| Task directions |
Nothing but the lines from the one holding "Wahlscheider Kirmes" through the last line of the material below should be set down, exactly and without images.

| Recorded data |
----
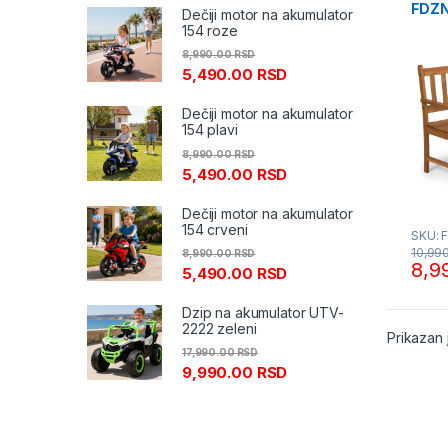
FDZN
Dečiji motor na akumulator
154 roze
8,990.00
RSD
5,490.00
RSD
Dečiji motor na akumulator
154 plavi
8,990.00
RSD
5,490.00
RSD
Dečiji motor na akumulator
154 crveni
SKU: 
10,99
8,990.00
RSD
8,9
5,490.00
RSD
Dzip na akumulator UTV-
2222 zeleni
Prikazan 
17,990.00
RSD
9,990.00
RSD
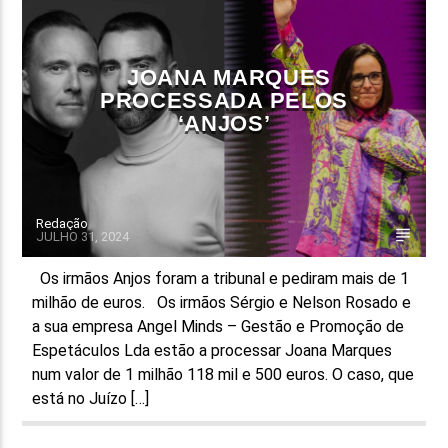
FAIXA ATUAL
TÍTULO
JOANA MARQUES
ARTISTA
PROCESSADA PELOS
‘ANJOS’
Redação
JULHO 31, 2024
ON FM
Os irmãos Anjos foram a tribunal e pediram mais de 1
milhão de euros. Os irmãos Sérgio e Nelson Rosado e
a sua empresa Angel Minds – Gestão e Promoção de
Espetáculos Lda estão a processar Joana Marques
num valor de 1 milhão 118 mil e 500 euros. O caso, que
está no Juízo […]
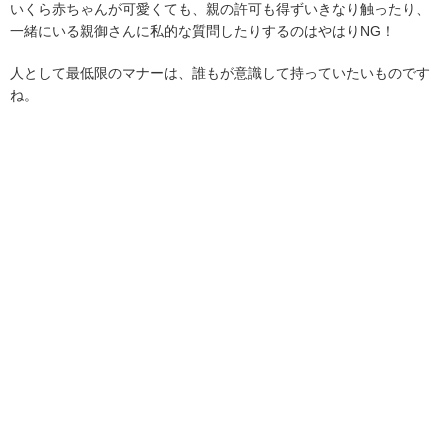
いくら赤ちゃんが可愛くても、親の許可も得ずいきなり触ったり、
一緒にいる親御さんに私的な質問したりするのはやはりNG！
人として最低限のマナーは、誰もが意識して持っていたいものです
ね。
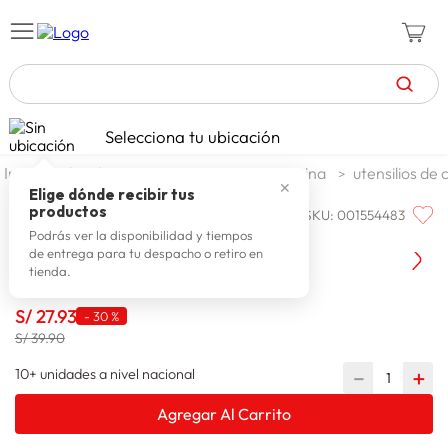
TÉRMINOS MÁS BUSCADOS
Selecciona tu ubicación
celulares
1
.
decohogar menaje
menaje cocina
utensilios de 
✕
zapatillas mujer
2
.
Elige dónde recibir tus
productos
SKU
:
001554483
DURAPLAST
zapatillas hombre
3
.
Duraplast Manos Para Ensalada
Podrás ver la disponibilidad y tiempos
de entrega para tu despacho o retiro en
moda
4
.
tienda.
zapatillas
5
.
S/
27
.
93
-
30 %
tv
6
.
S/ 39.90
laptop
7
.
10+ unidades a nivel nacional
－
＋
terrex
8
.
Agregar Al Carrito
lavadora
9
.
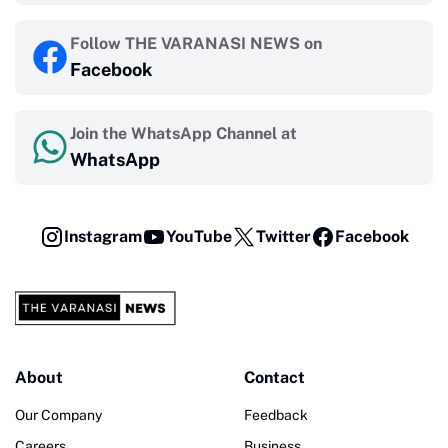
Follow THE VARANASI NEWS on
Facebook
Join the WhatsApp Channel at
WhatsApp
Instagram
YouTube
Twitter
Facebook
About
Contact
Our Company
Feedback
Careers
Business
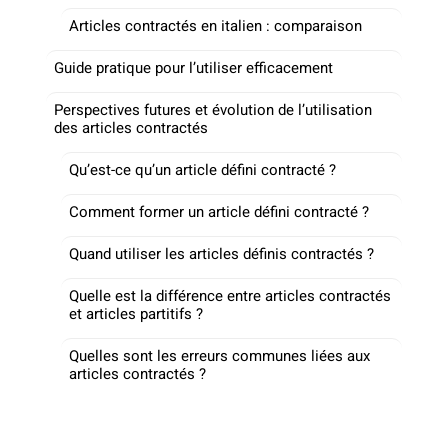
Articles contractés en italien : comparaison
Guide pratique pour l’utiliser efficacement
Perspectives futures et évolution de l’utilisation
des articles contractés
Qu’est-ce qu’un article défini contracté ?
Comment former un article défini contracté ?
Quand utiliser les articles définis contractés ?
Quelle est la différence entre articles contractés
et articles partitifs ?
Quelles sont les erreurs communes liées aux
articles contractés ?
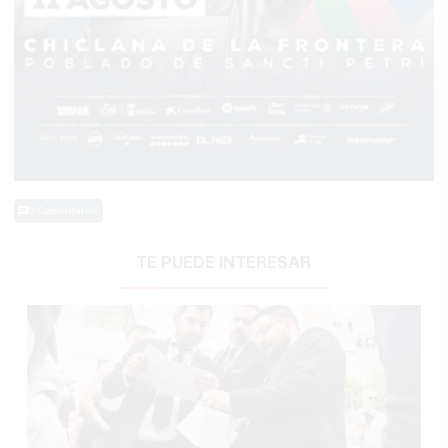
0 Comentarios
TE PUEDE INTERESAR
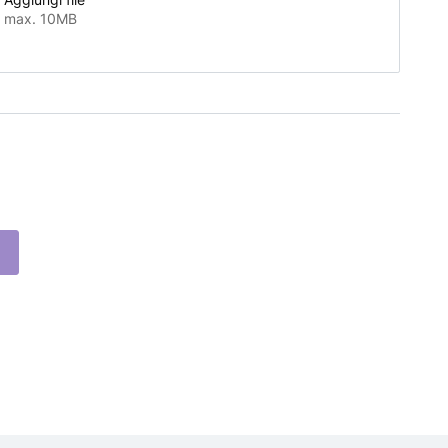
max. 10MB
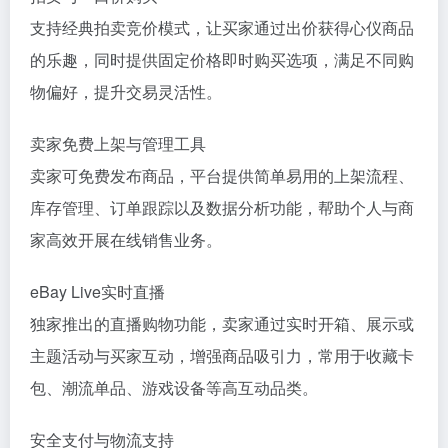
支持经典拍卖竞价模式，让买家通过出价获得心仪商品
的乐趣，同时提供固定价格即时购买选项，满足不同购
物偏好，提升交易灵活性。
卖家免费上架与管理工具
卖家可免费发布商品，平台提供简单易用的上架流程、
库存管理、订单跟踪以及数据分析功能，帮助个人与商
家高效开展在线销售业务。
eBay Live实时直播
独家推出的直播购物功能，卖家通过实时开箱、展示或
主题活动与买家互动，增强商品吸引力，常用于收藏卡
包、潮流单品、游戏设备等高互动品类。
安全支付与物流支持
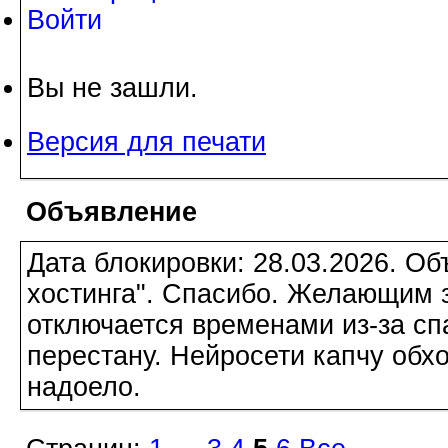
Войти
Вы не зашли.
Версия для печати
Объявление
Дата блокировки: 28.03.2026. О
хостинга". Спасибо. Желающим з
отключается временами из-за сп
перестану. Нейросети капчу обхо
надоело.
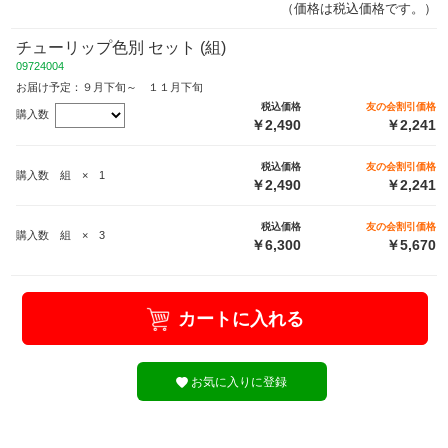
（価格は税込価格です。）
チューリップ色別 セット (組)
09724004
お届け予定：９月下旬～ １１月下旬
税込価格
友の会割引価格
購入数
￥2,490
￥2,241
税込価格
友の会割引価格
購入数 組 × 1
￥2,490
￥2,241
税込価格
友の会割引価格
購入数 組 × 3
￥6,300
￥5,670
カートに入れる
お気に入りに登録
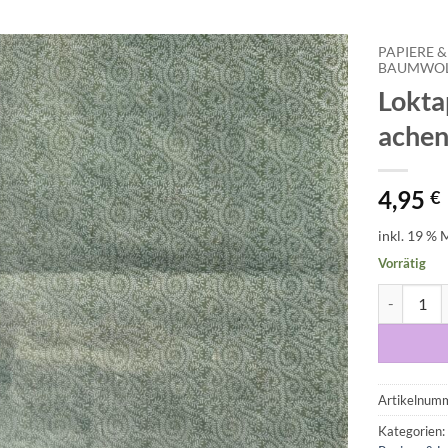
PAPIERE &
BAUMWOLL
Lokta
Auf die
Wunschliste
achen
4,95
€
inkl. 19 % 
Vorrätig
Loktapapie
Artikelnum
Kategorien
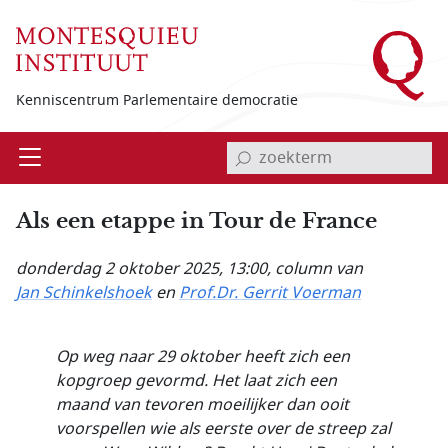
Overslaan en naar de inhoud gaan
Kenniscentrum Parlementaire democratie
invoerveld zoekterm
Open
Menu
Als een etappe in Tour de France
donderdag 2 oktober 2025, 13:00
, column van
Jan Schinkelshoek
en
Prof.Dr. Gerrit Voerman
Op weg naar 29 oktober heeft zich een
kopgroep gevormd. Het laat zich een
maand van tevoren moeilijker dan ooit
voorspellen wie als eerste over de streep zal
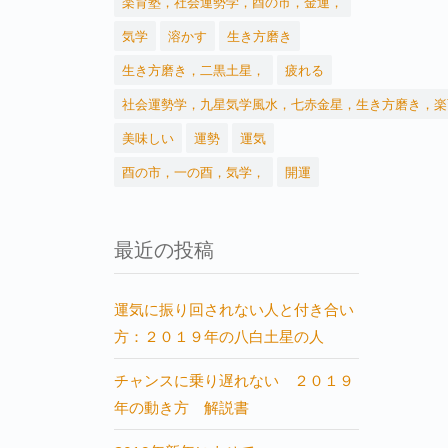
楽育塾，社会運勢学，酉の市，金運，
気学
溶かす
生き方磨き
生き方磨き，二黒土星，
疲れる
社会運勢学，九星気学風水，七赤金星，生き方磨き，楽
美味しい
運勢
運気
酉の市，一の酉，気学，
開運
最近の投稿
運気に振り回されない人と付き合い
方：２０１９年の八白土星の人
チャンスに乗り遅れない ２０１９
年の動き方 解説書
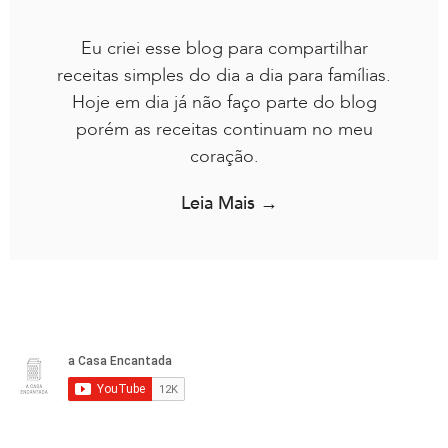
Eu criei esse blog para compartilhar
receitas simples do dia a dia para famílias.
Hoje em dia já não faço parte do blog
porém as receitas continuam no meu
coração.
Leia Mais →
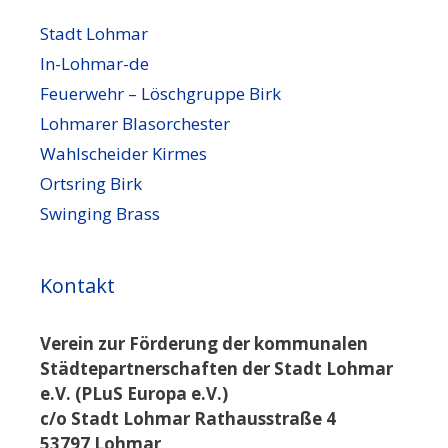
Stadt Lohmar
In-Lohmar-de
Feuerwehr – Löschgruppe Birk
Lohmarer Blasorchester
Wahlscheider Kirmes
Ortsring Birk
Swinging Brass
Kontakt
Verein zur Förderung der kommunalen
Städtepartnerschaften der Stadt Lohmar
e.V. (PLuS Europa e.V.)
c/o Stadt Lohmar Rathausstraße 4
53797 Lohmar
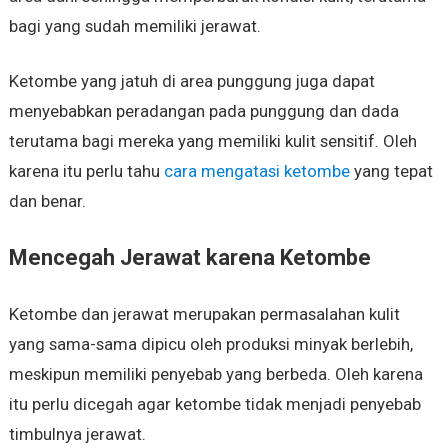
bagi yang sudah memiliki jerawat.
Ketombe yang jatuh di area punggung juga dapat
menyebabkan peradangan pada punggung dan dada
terutama bagi mereka yang memiliki kulit sensitif. Oleh
karena itu perlu tahu
cara mengatasi ketombe
yang tepat
dan benar.
Mencegah Jerawat karena Ketombe
Ketombe dan jerawat merupakan permasalahan kulit
yang sama-sama dipicu oleh produksi minyak berlebih,
meskipun memiliki penyebab yang berbeda. Oleh karena
itu perlu dicegah agar ketombe tidak menjadi penyebab
timbulnya jerawat.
----
| Answer box |
Wahlscheider Kirmes
Ortsring Birk
Swinging Brass
Kontakt
Verein zur Förderung der kommunalen
Städtepartnerschaften der Stadt Lohmar
e.V. (PLuS Europa e.V.)
c/o Stadt Lohmar Rathausstraße 4
53797 Lohmar
bagi yang sudah memiliki jerawat.
Ketombe yang jatuh di area punggung juga dapat
menyebabkan peradangan pada punggung dan dada
terutama bagi mereka yang memiliki kulit sensitif. Oleh
karena itu perlu tahu
cara mengatasi ketombe
yang tepat
dan benar.
Mencegah Jerawat karena Ketombe
Ketombe dan jerawat merupakan permasalahan kulit
yang sama-sama dipicu oleh produksi minyak berlebih,
meskipun memiliki penyebab yang berbeda. Oleh karena
itu perlu dicegah agar ketombe tidak menjadi penyebab
timbulnya jerawat.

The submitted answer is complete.